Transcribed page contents
* * * * * * * * *

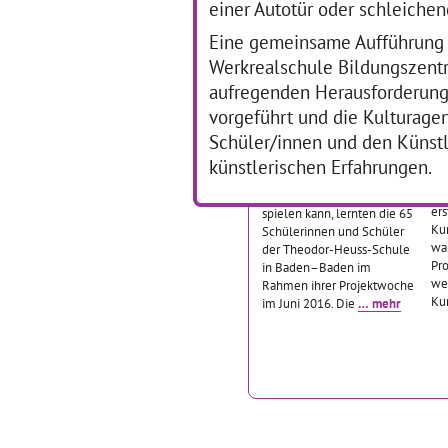
einer Autotür oder schleiche
Kunst
… mehr
Was
Eine gemeinsame Aufführung d
Werkrealschule Bildungszent
Trommeln - Tanzen -
N
aufregenden Herausforderung f
Texten
vorgeführt und die Kulturagen
01
Schüler/innen und den Künst
01.07.2016–31.07.2016
Di
künstlerischen Erfahrungen.
in
Auf wie viele verschiedene
ver
Arten man mit Rhythmus
ers
spielen kann, lernten die 65
Ku
Schülerinnen und Schüler
wa
der Theodor-Heuss-Schule
Pro
in Baden–Baden im
wei
Rahmen ihrer Projektwoche
Ku
im Juni 2016. Die
… mehr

* * * * * * * * *

Directions for this task:
Would you reproduce the lines above exactly, without carrying over the pictures?

The completed task:
einer Autotür oder schleiche
Kunst
… mehr
Was
Eine gemeinsame Aufführung d
Werkrealschule Bildungszent
Trommeln - Tanzen -
N
aufregenden Herausforderung f
Texten
vorgeführt und die Kulturagen
01
Schüler/innen und den Künst
01.07.2016–31.07.2016
Di
künstlerischen Erfahrungen.
in
Auf wie viele verschiedene
ver
Arten man mit Rhythmus
ers
spielen kann, lernten die 65
Ku
Schülerinnen und Schüler
wa
der Theodor-Heuss-Schule
Pro
in Baden–Baden im
wei
Rahmen ihrer Projektwoche
Ku
im Juni 2016. Die
… mehr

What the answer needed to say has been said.